▶ **Records shown**:
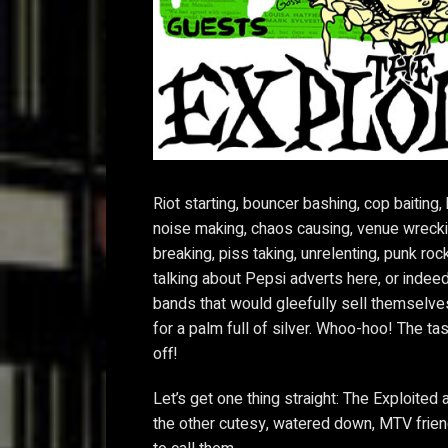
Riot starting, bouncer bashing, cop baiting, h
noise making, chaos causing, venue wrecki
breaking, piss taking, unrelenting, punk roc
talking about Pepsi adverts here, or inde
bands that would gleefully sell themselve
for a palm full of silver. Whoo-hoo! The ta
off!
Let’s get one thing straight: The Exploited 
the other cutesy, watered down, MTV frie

▶ **Exercise requirements**:
A verbatim copy of the records is needed, with all images omitted.

▶ **Answer box**:
Riot starting, bouncer bashing, cop baiting, h
noise making, chaos causing, venue wrecki
breaking, piss taking, unrelenting, punk roc
talking about Pepsi adverts here, or inde
bands that would gleefully sell themselve
for a palm full of silver. Whoo-hoo! The ta
off!
Let’s get one thing straight: The Exploited 
the other cutesy, watered down, MTV frie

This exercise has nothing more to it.